The value of acceleration due to gravity at Earth's surface is `9.8 ms^(-2)`.The altitude above its surface at which the acceleration due to gravity decreases to `4.9 ms^(-2)`m, is close to: (Radius of earth =`6.4xx10^6 m`)

To solve the problem, we need to find the altitude \( h \) above the Earth's surface where the acceleration due to gravity decreases from \( 9.8 \, \text{m/s}^2 \) to \( 4.9 \, \text{m/s}^2 \). ### Step-by-Step Solution: 1. **Understand the relationship between gravity at the surface and at height**: The formula for the acceleration due to gravity at a height \( h \) above the surface of the Earth is given by: \[ g' = g \cdot \frac{R}{R + h}^2 \] where: - \( g' \) is the acceleration due to gravity at height \( h \), - \( g \) is the acceleration due to gravity at the surface (which is \( 9.8 \, \text{m/s}^2 \)), - \( R \) is the radius of the Earth (given as \( 6.4 \times 10^6 \, \text{m} \)), - \( h \) is the height we need to find. 2. **Set up the equation**: We know that at height \( h \), \( g' = 4.9 \, \text{m/s}^2 \).
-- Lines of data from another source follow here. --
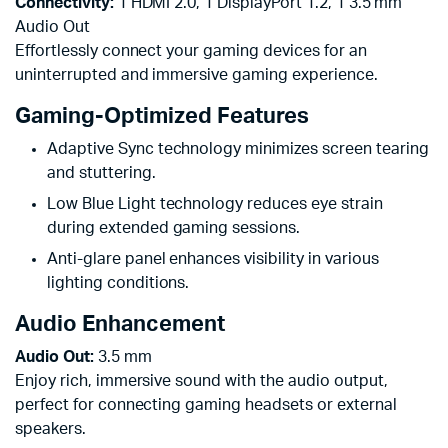
Connectivity:
1 HDMI 2.0, 1 DisplayPort 1.2, 1 3.5 mm
Audio Out
Effortlessly connect your gaming devices for an
uninterrupted and immersive gaming experience.
Gaming-Optimized Features
Adaptive Sync technology minimizes screen tearing
and stuttering.
Low Blue Light technology reduces eye strain
during extended gaming sessions.
Anti-glare panel enhances visibility in various
lighting conditions.
Audio Enhancement
Audio Out:
3.5 mm
Enjoy rich, immersive sound with the audio output,
perfect for connecting gaming headsets or external
speakers.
Plugging in the values, we have: \[ 4.9 = 9.8 \cdot \frac{6.4 \times 10^6}{(6.4 \times 10^6 + h)^2} \] 3. **Simplify the equation**: Dividing both sides by \( 9.8 \): \[ \frac{4.9}{9.8} = \frac{6.4 \times 10^6}{(6.4 \times 10^6 + h)^2} \] This simplifies to: \[ \frac{1}{2} = \frac{6.4 \times 10^6}{(6.4 \times 10^6 + h)^2} \] 4. **Cross-multiply**: \[ (6.4 \times 10^6 + h)^2 = 2 \cdot 6.4 \times 10^6 \] 5. **Take the square root**: Taking the square root of both sides gives: \[ 6.4 \times 10^6 + h = \sqrt{2} \cdot 6.4 \times 10^6 \] 6. **Isolate \( h \)**: Rearranging gives: \[ h = \sqrt{2} \cdot 6.4 \times 10^6 - 6.4 \times 10^6 \] Factoring out \( 6.4 \times 10^6 \): \[ h = ( \sqrt{2} - 1 ) \cdot 6.4 \times 10^6 \] 7. **Calculate \( h \)**: The value of \( \sqrt{2} \) is approximately \( 1.414 \): \[ h = (1.414 - 1) \cdot 6.4 \times 10^6 \] \[ h = 0.414 \cdot 6.4 \times 10^6 \] \[ h \approx 2.65 \times 10^6 \, \text{m} \] ### Final Answer: The altitude \( h \) at which the acceleration due to gravity decreases to \( 4.9 \, \text{m/s}^2 \) is approximately \( 2.65 \times 10^6 \, \text{m} \).